Steam can rid the outside of cantaloupes of E. coli, salmonella and listeria more effectively than existing washes and chlorine treatments, according to the U.S. Department of Agriculture.
Dike Ukuku and other researchers at the USDA-Agricultural Research Service Food Safety and Intervention Technologies Unit in Pennsylvania tested a relatively inexpensive steam cleaner designed to remove wallpaper and clean outdoor grills on ridding cantaloupes of pathogens. Not only does it work, according to the study, but it appears to be more effective than existing washes and chlorine treatments, according to a news release.

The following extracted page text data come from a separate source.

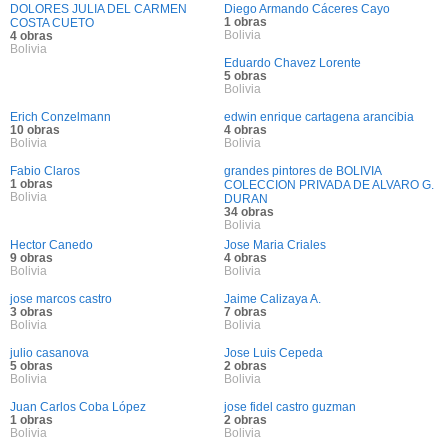
DOLORES JULIA DEL CARMEN
Diego Armando Cáceres Cayo
1 obras
COSTA CUETO
Bolivia
4 obras
Bolivia
Eduardo Chavez Lorente
5 obras
Bolivia
Erich Conzelmann
edwin enrique cartagena arancibia
10 obras
4 obras
Bolivia
Bolivia
Fabio Claros
grandes pintores de BOLIVIA
1 obras
COLECCION PRIVADA DE ALVARO G.
Bolivia
DURAN
34 obras
Bolivia
Hector Canedo
Jose Maria Criales
9 obras
4 obras
Bolivia
Bolivia
jose marcos castro
Jaime Calizaya A.
3 obras
7 obras
Bolivia
Bolivia
julio casanova
Jose Luis Cepeda
5 obras
2 obras
Bolivia
Bolivia
Juan Carlos Coba López
jose fidel castro guzman
1 obras
2 obras
Bolivia
Bolivia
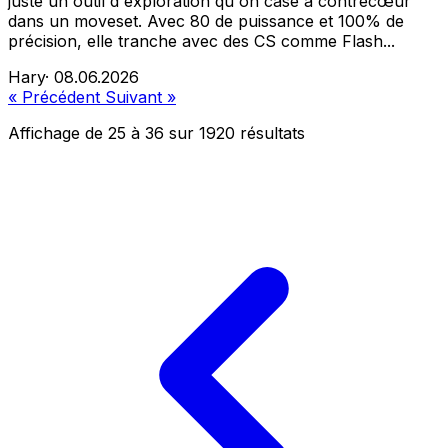
juste un outil d'exploration qu'on case à contrecœur
dans un moveset. Avec 80 de puissance et 100% de
précision, elle tranche avec des CS comme Flash...
Hary
·
08.06.2026
« Précédent
Suivant »
Affichage de
25
à
36
sur
1920
résultats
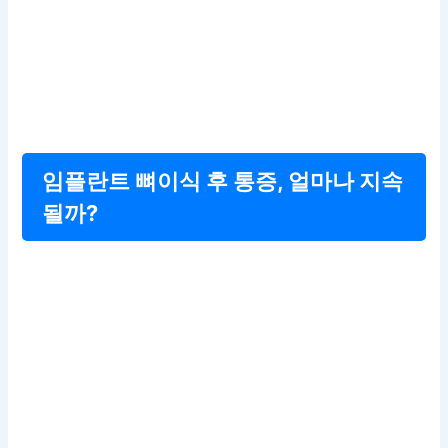
임플란트 뼈이식 후 통증, 얼마나 지속
될까?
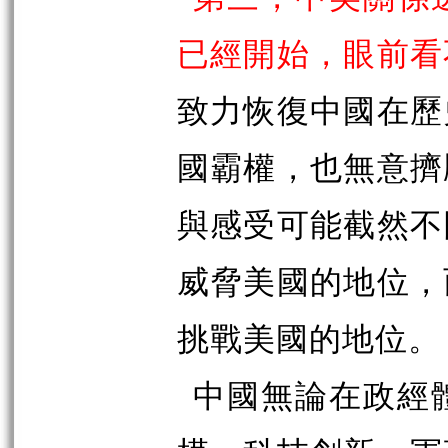
已經開始，眼前看
致力恢復中國在歷
國霸權，也無意擠
與感受可能截然不
威脅美國的地位，
挑戰美國的地位。
中國無論在政經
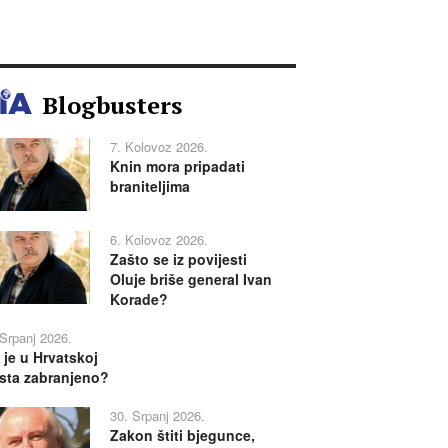
Blogbusters
7. Kolovoz 2026.
Knin mora pripadati
braniteljima
6. Kolovoz 2026.
Zašto se iz povijesti
Oluje briše general Ivan
Korade?
 Srpanj 2026.
 je u Hrvatskoj
sta zabranjeno?
30. Srpanj 2026.
Zakon štiti bjegunce,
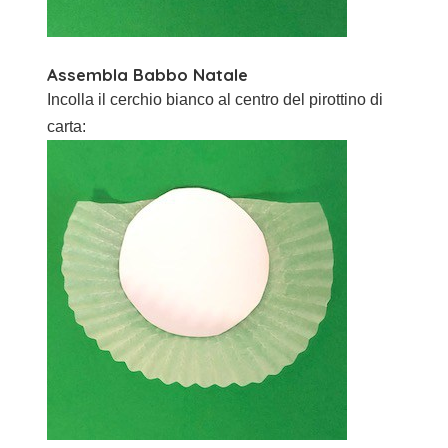
Assembla Babbo Natale
Incolla il cerchio bianco al centro del pirottino di
carta:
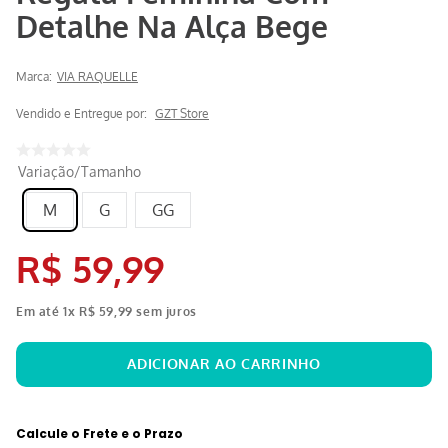
Detalhe Na Alça Bege
Marca:
VIA RAQUELLE
Vendido e Entregue por:
GZT Store
Variação/Tamanho
M
G
GG
R$
59
,
99
Em até
1
x
R$
59
,
99
sem juros
Calcule o Frete e o Prazo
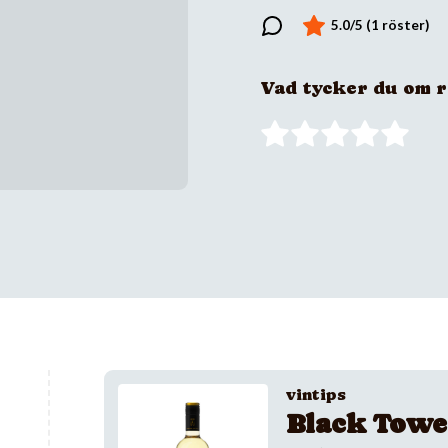
Vad tycker du om 
vintips
Black Towe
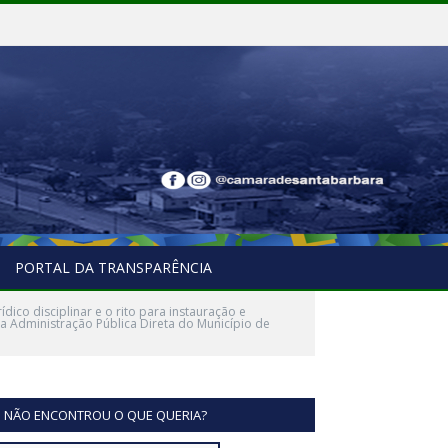
PORTAL DA TRANSPARÊNCIA
dico disciplinar e o rito para instauração e
da Administração Pública Direta do Município de
NÃO ENCONTROU O QUE QUERIA?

The study involved submerging cantaloupes in a bath inoculated with pathogens. After drying and refrigeration, the cantaloupes were cleaned with a commercially available power steamer, according to the release.
The method created enough heat to kill surface pathogens but not enough heat to damage the interior of the uncut fruit, according to the release.
Compared with melons treated with chlorine, the release said pathogens on steam-treated cantaloupes were about 100 times lower.
Processors and distributors could apply steam when cantaloupes are put into washers or as they are moved on conveyor belts during processing, Ukuku said in the release.
The technique also may effectively sanitize watermelons, honeydews, cucumbers and baby carrots.
The new technology could reduce the number of foodborne disease outbreaks from contaminated produce, according to the release.